_Work request_. Retype, exactly as they stand, the lines from the start of the data to the line that contains "Beate (1056, 737)", both ends included. Leave the pictures out.

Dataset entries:
+++

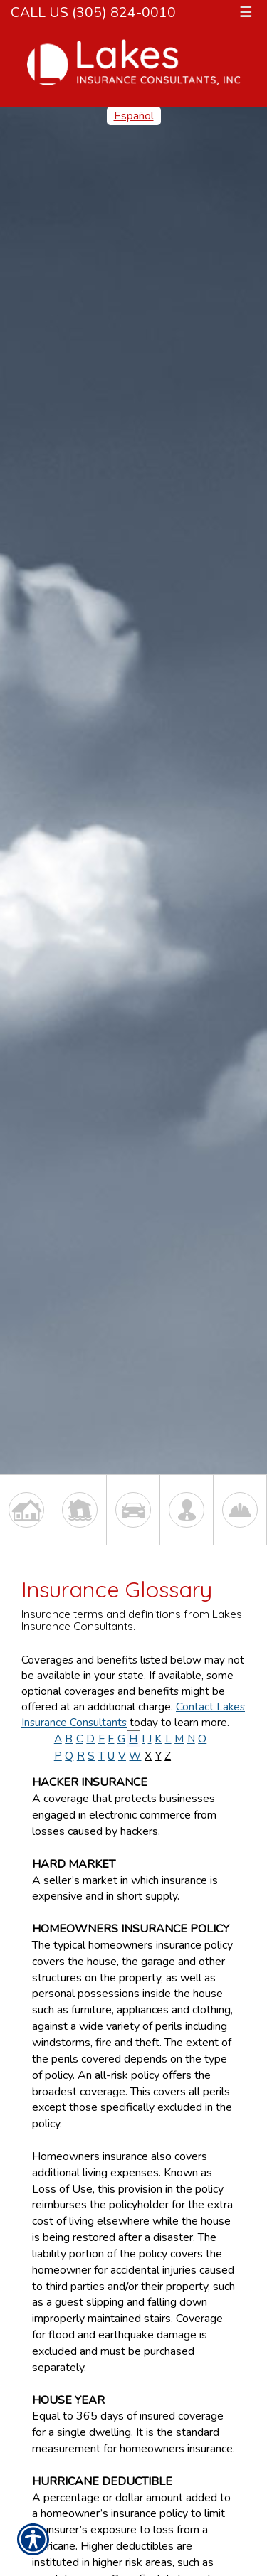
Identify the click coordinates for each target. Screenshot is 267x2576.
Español (134, 116)
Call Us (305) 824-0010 (93, 12)
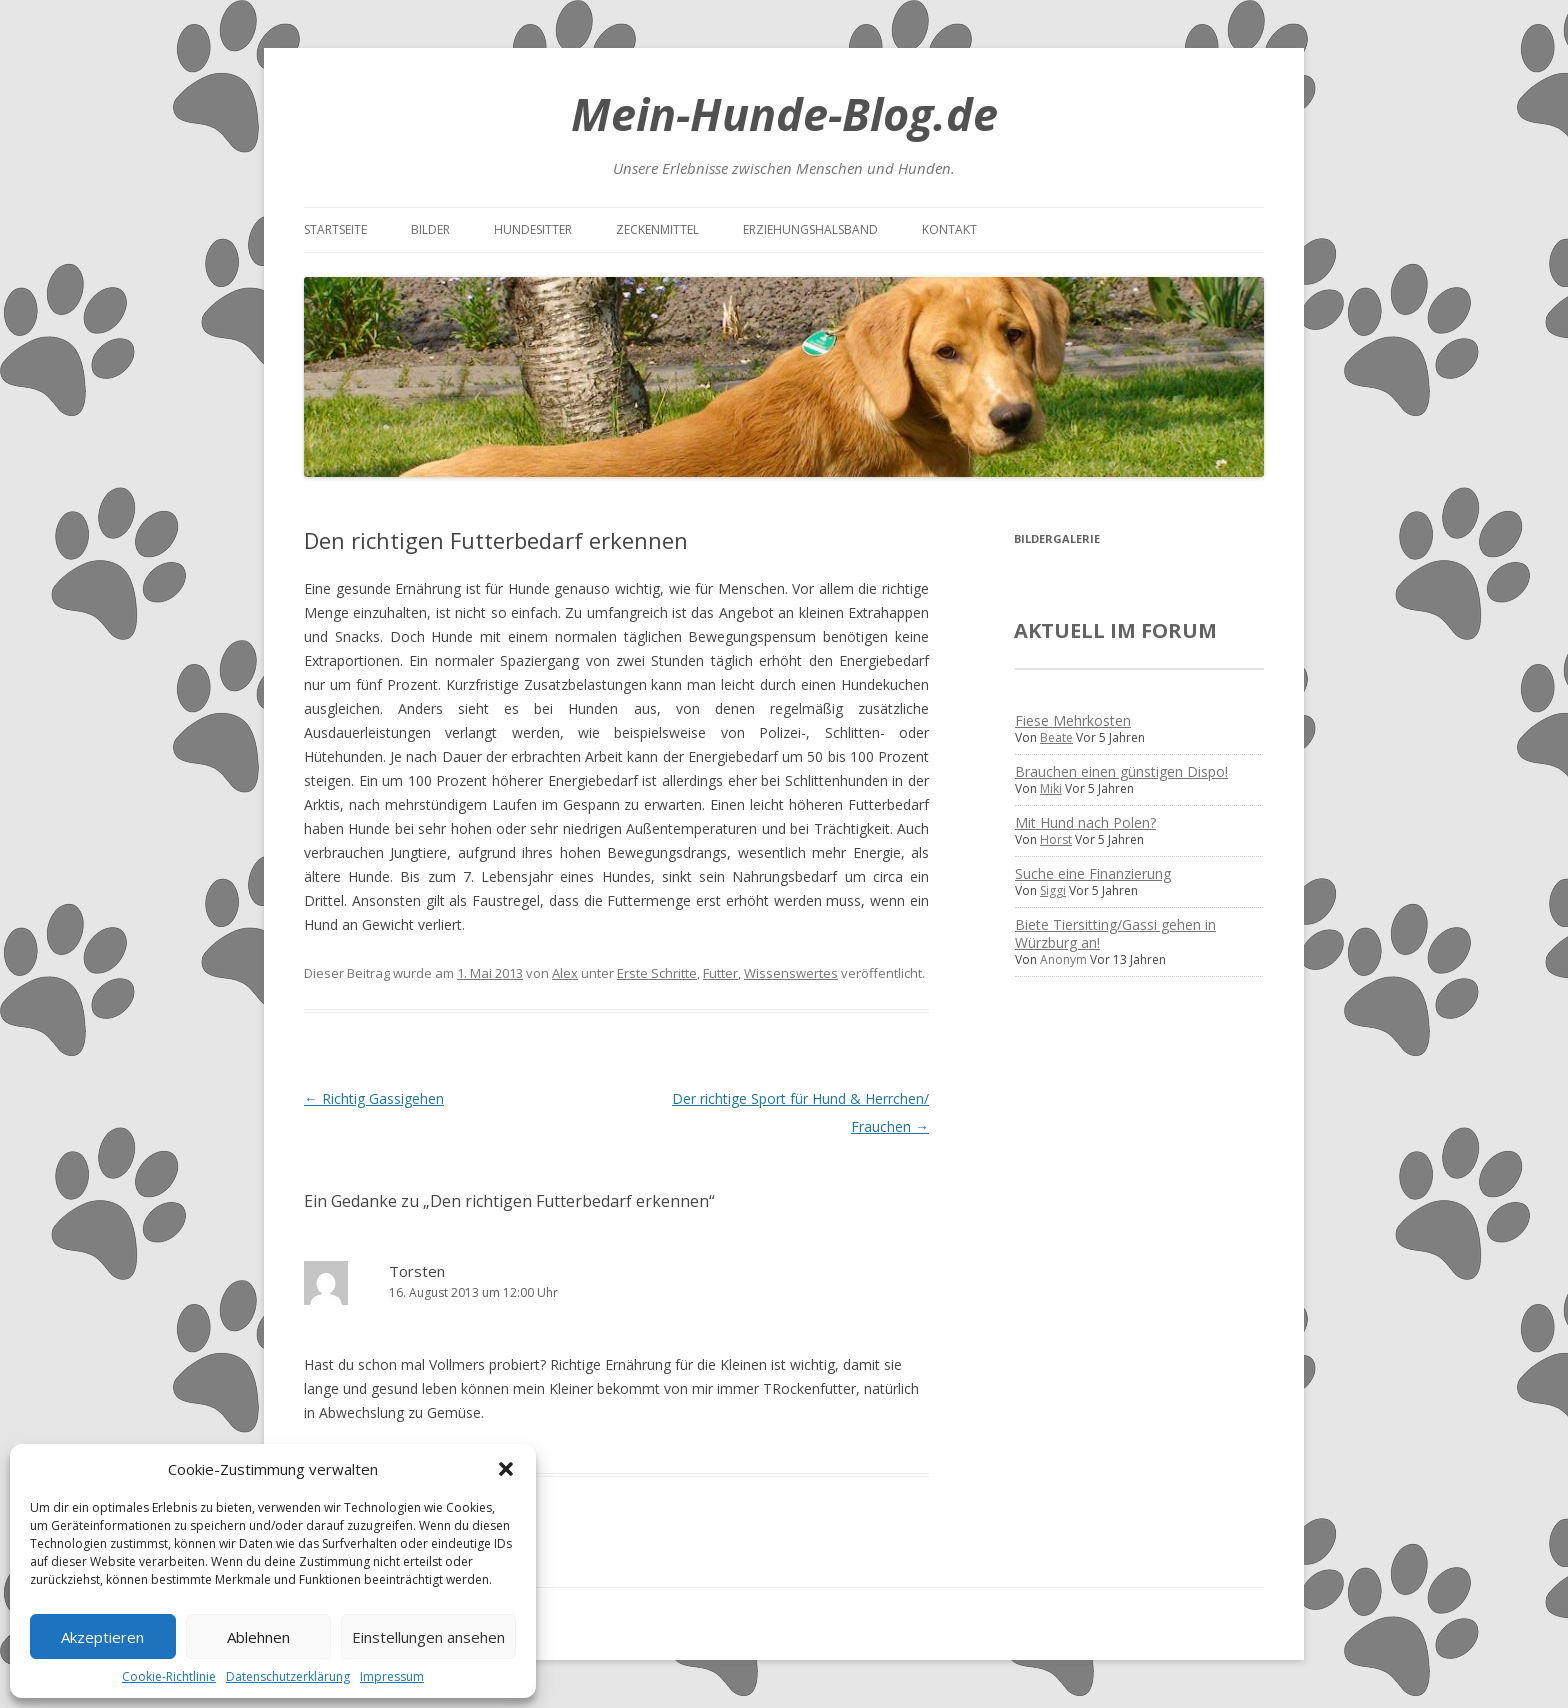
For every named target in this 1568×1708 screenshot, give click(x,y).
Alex (565, 973)
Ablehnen (258, 1637)
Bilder (430, 229)
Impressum (392, 1676)
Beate (1056, 737)
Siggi (1053, 890)
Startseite (335, 229)
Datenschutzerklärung (288, 1676)
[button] (506, 1469)
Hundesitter (533, 229)
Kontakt (949, 229)
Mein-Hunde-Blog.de (784, 113)
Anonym (1063, 959)
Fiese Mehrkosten (1073, 720)
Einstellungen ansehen (428, 1637)
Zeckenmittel (657, 229)
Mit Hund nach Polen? (1085, 822)
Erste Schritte (657, 973)
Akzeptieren (102, 1637)
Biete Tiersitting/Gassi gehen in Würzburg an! (1115, 933)
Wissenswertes (791, 973)
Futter (720, 973)
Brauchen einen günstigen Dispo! (1121, 771)
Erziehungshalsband (810, 229)
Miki (1051, 788)
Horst (1056, 839)
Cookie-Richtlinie (169, 1676)
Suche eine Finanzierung (1093, 873)
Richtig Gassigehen (374, 1098)
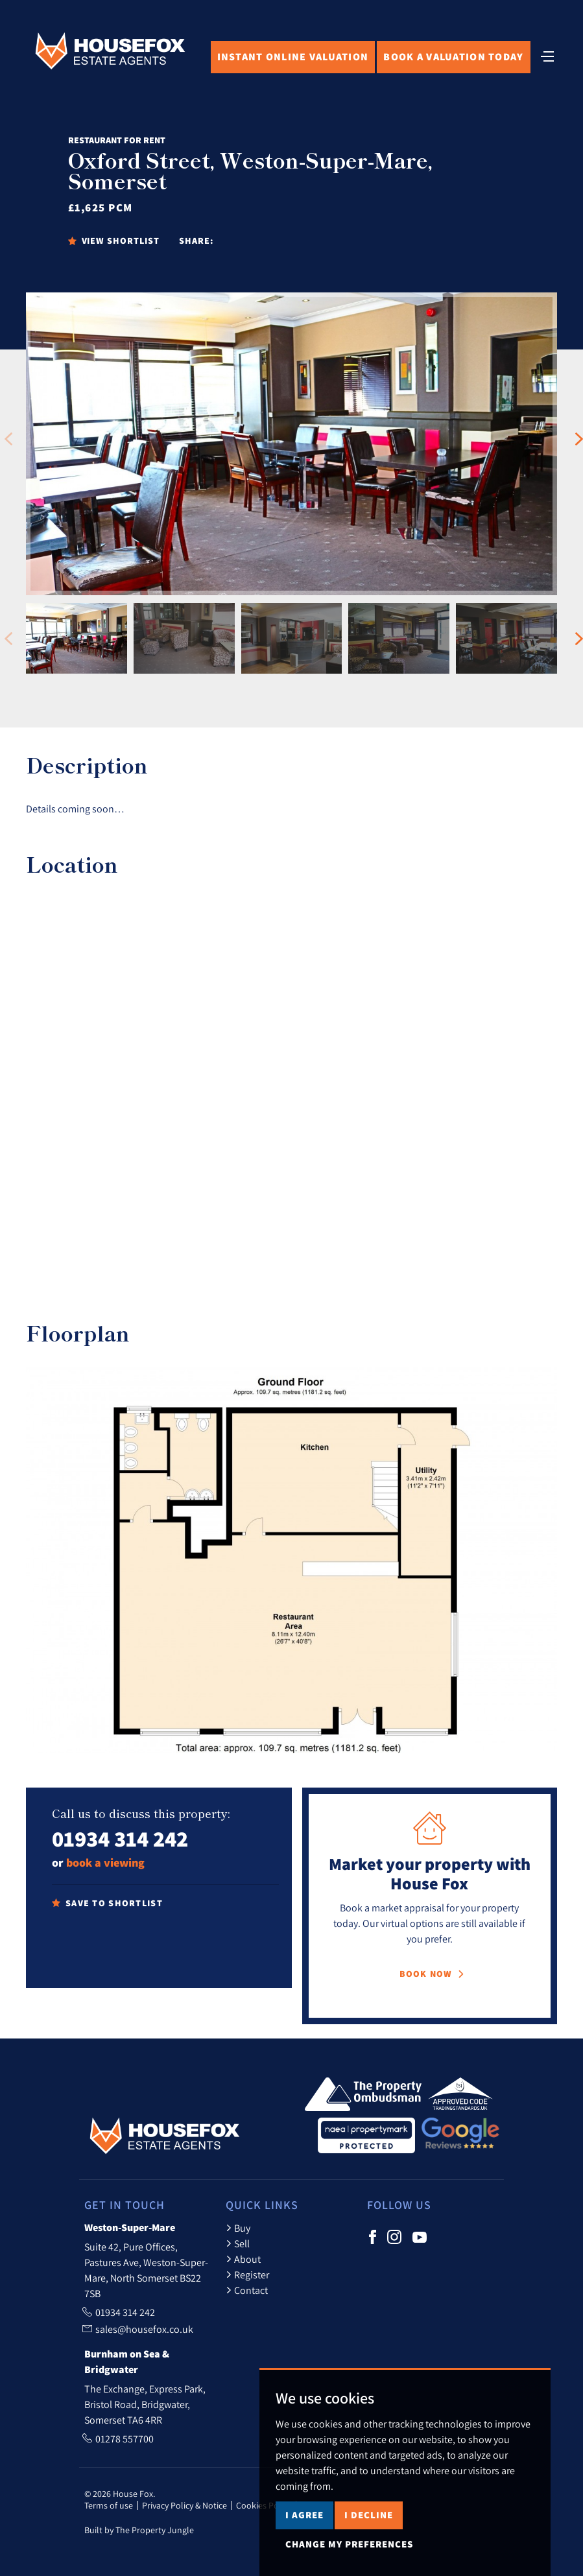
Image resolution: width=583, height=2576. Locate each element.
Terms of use (108, 2505)
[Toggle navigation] (547, 55)
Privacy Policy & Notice (184, 2505)
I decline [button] (368, 2515)
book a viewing (105, 1862)
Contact (247, 2290)
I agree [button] (304, 2515)
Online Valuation (293, 57)
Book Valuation (453, 57)
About (243, 2258)
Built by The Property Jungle (139, 2530)
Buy (238, 2227)
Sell (238, 2243)
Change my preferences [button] (349, 2544)
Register (247, 2274)
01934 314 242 (120, 1838)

+++

_Output for this exercise_.
Identify the click coordinates for each target. Screenshot is 267x2576.
Español (134, 116)
Call Us (305) 824-0010 (93, 12)
For every named target in this 1568×1708 screenshot, give click(x,y).
Alex (565, 973)
Ablehnen (258, 1637)
Bilder (430, 229)
Impressum (392, 1676)
Beate (1056, 737)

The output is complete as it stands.